Jueces 4
Biblia del Peregrino (1993) ›1Después de que murió Ehud, los israelitas volvieron a hacer lo que el Señor reprueba,
2y el Señor los vendió a Yabín, rey cananeo que reinaba en Jasor; el general de su ejército era Sísara, con residencia en Jaróset-Goyim.
3Los israelitas gritaron al Señor, porque Sísara tenía novecientos carros de hierro y llevaba ya veinte años tiranizándolos.
4Débora, profetisa, casada con Lapidot, gobernaba por entonces a Israel.
5Tenía su tribunal bajo la Palmera de Débora, entre Ramá y Betel, en la serranía de Efraín, y los israelitas acudían a ella para que decidiera sus asuntos.
6Débora mandó llamar a Barac, hijo de Abinoán, de Cades de Neftalí, y le dijo: Por orden del Señor, Dios de Israel, ve a alistar gente y reúne en el Tabor diez mil hombres de Neftalí y Zabulón;
7que a Sísara, general del ejército de Yabín, yo te lo llevaré junto al torrente Quisón, con sus carros y sus tropas, y te lo entregaré.
8Barac replicó: Si vienes conmigo, voy; si no vienes conmigo, no voy.
9Débora contestó: Bien. Iré contigo, pero no será tuya la gloria de esta campaña que vas a emprender, porque el Señor pondrá a Sísara en manos de una mujer. Luego se puso en camino para reunirse con Barac, en Cades.
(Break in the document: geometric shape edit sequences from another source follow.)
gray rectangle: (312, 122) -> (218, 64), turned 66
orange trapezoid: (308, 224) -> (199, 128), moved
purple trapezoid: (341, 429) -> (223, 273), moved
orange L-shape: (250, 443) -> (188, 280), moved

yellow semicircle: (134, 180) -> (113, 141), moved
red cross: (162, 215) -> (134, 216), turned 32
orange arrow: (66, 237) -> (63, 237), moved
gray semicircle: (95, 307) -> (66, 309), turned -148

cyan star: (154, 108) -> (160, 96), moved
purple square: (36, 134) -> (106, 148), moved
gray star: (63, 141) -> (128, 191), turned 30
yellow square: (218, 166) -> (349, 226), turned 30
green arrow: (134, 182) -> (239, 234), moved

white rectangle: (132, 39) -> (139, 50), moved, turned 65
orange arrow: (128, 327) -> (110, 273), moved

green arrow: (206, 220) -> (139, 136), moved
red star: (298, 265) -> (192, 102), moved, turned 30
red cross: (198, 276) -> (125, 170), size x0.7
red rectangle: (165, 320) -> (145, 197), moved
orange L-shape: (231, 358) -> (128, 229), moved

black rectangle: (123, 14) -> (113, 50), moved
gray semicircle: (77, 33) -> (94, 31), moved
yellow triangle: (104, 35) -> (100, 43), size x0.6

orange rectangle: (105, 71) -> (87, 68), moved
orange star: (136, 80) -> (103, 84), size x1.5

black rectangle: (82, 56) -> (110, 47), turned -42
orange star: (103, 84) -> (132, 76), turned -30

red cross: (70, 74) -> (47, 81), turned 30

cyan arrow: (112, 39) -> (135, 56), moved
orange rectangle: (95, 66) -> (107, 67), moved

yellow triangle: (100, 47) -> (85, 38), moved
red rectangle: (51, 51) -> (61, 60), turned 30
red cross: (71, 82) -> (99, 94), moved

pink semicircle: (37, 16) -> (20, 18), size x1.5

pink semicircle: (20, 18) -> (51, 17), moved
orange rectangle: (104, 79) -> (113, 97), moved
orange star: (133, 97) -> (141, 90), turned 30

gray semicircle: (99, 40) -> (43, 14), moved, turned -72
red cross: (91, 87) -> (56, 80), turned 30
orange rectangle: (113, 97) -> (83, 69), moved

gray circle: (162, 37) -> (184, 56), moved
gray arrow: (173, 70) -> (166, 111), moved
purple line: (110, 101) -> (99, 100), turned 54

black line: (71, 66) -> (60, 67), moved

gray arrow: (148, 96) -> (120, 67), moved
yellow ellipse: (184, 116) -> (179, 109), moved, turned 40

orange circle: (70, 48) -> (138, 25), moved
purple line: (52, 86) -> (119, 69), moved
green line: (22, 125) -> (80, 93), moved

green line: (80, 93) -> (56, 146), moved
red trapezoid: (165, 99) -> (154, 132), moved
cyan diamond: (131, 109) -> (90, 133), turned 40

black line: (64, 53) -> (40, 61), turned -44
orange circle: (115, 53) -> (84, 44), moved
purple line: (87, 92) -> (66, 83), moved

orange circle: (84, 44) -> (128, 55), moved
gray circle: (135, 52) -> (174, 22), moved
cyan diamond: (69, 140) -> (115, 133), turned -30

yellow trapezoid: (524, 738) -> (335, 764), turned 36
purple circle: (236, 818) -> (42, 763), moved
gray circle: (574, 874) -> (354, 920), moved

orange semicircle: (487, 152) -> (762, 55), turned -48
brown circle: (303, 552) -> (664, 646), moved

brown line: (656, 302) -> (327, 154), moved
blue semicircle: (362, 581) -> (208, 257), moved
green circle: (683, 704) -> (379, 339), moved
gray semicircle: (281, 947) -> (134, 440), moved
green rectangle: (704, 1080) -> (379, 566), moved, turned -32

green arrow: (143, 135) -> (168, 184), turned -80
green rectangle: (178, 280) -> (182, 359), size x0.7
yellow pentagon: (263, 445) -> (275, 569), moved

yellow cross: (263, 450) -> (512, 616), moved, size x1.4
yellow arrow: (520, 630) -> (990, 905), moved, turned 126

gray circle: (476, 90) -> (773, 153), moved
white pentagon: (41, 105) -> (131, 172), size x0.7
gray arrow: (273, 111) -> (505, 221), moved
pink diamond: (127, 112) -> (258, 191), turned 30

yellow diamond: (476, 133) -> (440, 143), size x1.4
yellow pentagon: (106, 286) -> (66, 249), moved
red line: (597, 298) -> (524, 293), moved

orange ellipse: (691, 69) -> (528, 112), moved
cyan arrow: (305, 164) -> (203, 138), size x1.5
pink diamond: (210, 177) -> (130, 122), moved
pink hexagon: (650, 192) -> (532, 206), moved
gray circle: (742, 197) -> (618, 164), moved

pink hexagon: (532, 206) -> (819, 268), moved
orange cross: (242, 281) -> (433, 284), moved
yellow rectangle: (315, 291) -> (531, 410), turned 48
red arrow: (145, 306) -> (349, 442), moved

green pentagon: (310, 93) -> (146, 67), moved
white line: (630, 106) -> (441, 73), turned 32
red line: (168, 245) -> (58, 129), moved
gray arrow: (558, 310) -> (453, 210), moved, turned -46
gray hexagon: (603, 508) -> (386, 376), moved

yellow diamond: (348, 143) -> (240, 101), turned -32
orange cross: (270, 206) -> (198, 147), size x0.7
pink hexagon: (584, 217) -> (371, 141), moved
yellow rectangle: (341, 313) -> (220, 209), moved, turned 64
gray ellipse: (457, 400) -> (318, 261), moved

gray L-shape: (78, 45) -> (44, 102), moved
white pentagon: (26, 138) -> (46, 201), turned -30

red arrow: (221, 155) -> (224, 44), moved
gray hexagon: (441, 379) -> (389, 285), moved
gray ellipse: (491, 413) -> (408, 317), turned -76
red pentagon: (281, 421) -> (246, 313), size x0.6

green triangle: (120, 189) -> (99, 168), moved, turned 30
10Barac movilizó en Cades a Zabulón y Neftalí; diez mil hombres lo siguieron, y también Débora subió con él.
11Jéber, el quenita, se había separado de su tribu, de los descendientes de Jobab, suegro de Moisés, y había acampado junto a la Encina de Sananín, cerca de Cades.
12En cuanto avisaron a Sísara de que Barac, hijo de Abinoán, había subido al Tabor,
13movilizó sus carros novecientos carros de hierro y toda su infantería, y avanzó desde Jaróset hasta el torrente Quisón.
14Débora dijo a Barac: ¡Vamos! Que hoy mismo pone el Señor a Sísara en tus manos. ¡El Señor marcha delante de ti! Barac bajó del Tabor, y tras él sus diez mil hombres.
15Y el Señor desbarató a Sísara, a todos sus carros y todo su ejército ante Barac, tanto que Sísara tuvo que saltar de su carro de guerra y huir a pie.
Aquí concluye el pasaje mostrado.